Fri May 25 19:47:44 CEST 2007

On 5/25/07, Stephen J. Turnbull <stephen at xemacs.org> wrote:
> Jim Jewett writes:

>  > Ideally, it would even be explicit per extra character allowed, though
>  > there should obviously be shortcuts to accept entire scripts.

> How about a regexp character class as starting point?

I'm not sure I understand.  Do you mean that part of localization
should be defining what certain regular expressions should match?
That sounds great from a consistency standpoint, but it would
certainly limit who could create their own reliable tailorings.

>  > So how about

>  > [ ASCII, plus chars in a named table]
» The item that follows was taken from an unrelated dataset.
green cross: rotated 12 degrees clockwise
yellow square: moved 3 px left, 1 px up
> You can specify any character you want, but if it's ASCII, or not in
> the classes PEP 3131 ends up using to define the maximal set, it gets
> deleted from the extension table (ASCII has its own table,
> conceptually).  This permits whole scripts, blocks, or ranges to be
> included.

So long as we allow tailoring, I think the maximal set should be
generous -- and I don't see any reason to pre-exclude anything outside
ASCII.

There are people who like to use names like "Program Files" or
"Summary of Results.Apr-3-2007 version 2.xls"; I expect the same will
be true of identifiers.  So long as the punctuation is not ASCII, we
might as well let them.  (Internally, I expect some communities to say
"that is a bad idea" about certain characters, but *I* don't want to
prejudge which characters those will be.)
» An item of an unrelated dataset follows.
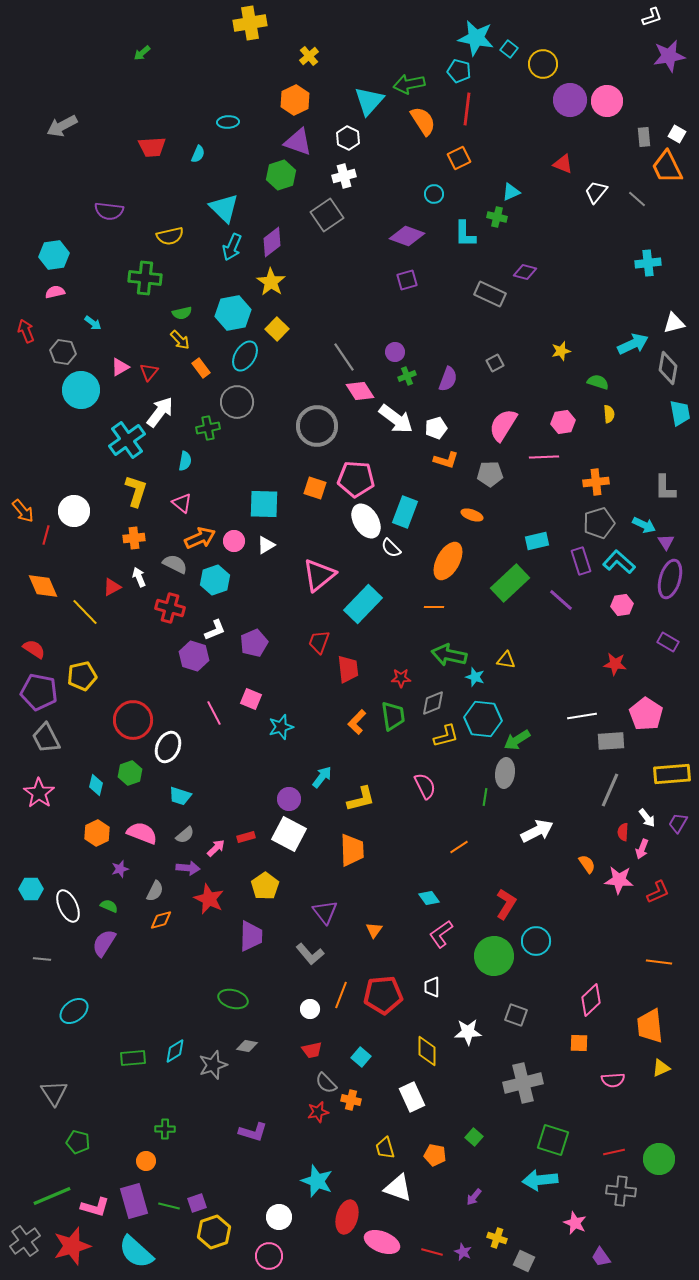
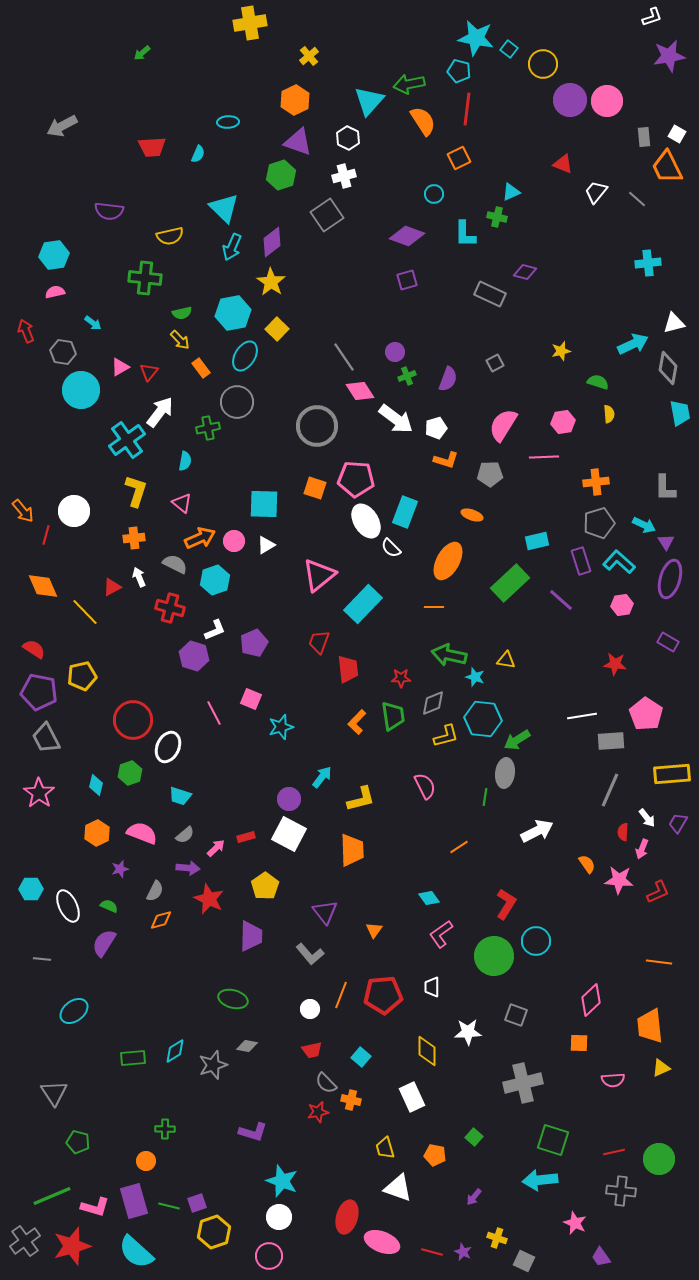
cyan star at (317, 1181): moved 35 px left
>  > If you want to include punctuation or

> Why waste the effort of the Unicode technical committees?

The other committees say to exclude certain scripts, like Linear B and
Ogham.  And not to allow mixed scripts, at least if they're
confusable.  But I really don't want to explain why someone using
Cyrillic can't use certain (apparently to him) randomly determined
identifiers just because it could be confused with ASCII (or
Armenian).

The only set the committees always recommend allowing is ASCII; beyond
that a nest of decisions (and exceptions) is almost unavoidable,
because the committees disagree among themselves.  Since we can't be
completely safe, I would rather err on the side of leniency towards
those concerned enough to make explicit decisions.

>  > undefined characters, so be it.

> -1

> Assuming undefined == reserved for future standardization that
> violates the Unicode standard.

If unicode comes out with a new revision, the new characters should
probably be allowed; I don't want a situation where users of Cham or
Lepcha[1] are told they have to wait another year because their
scripts weren't formally adopted into unicode until after python 3.4.0
was already released.

[1]  http://www.unicode.org/onlinedat/languages-scripts.html says that
these languages have their own scripts (and no alternate script), and
that these scripts have not yet been encoded in unicode.  I won't be
surprised to see Klingon identifiers before we see either of those,
but ... I don't want to contribute to their exclusion.

-jJ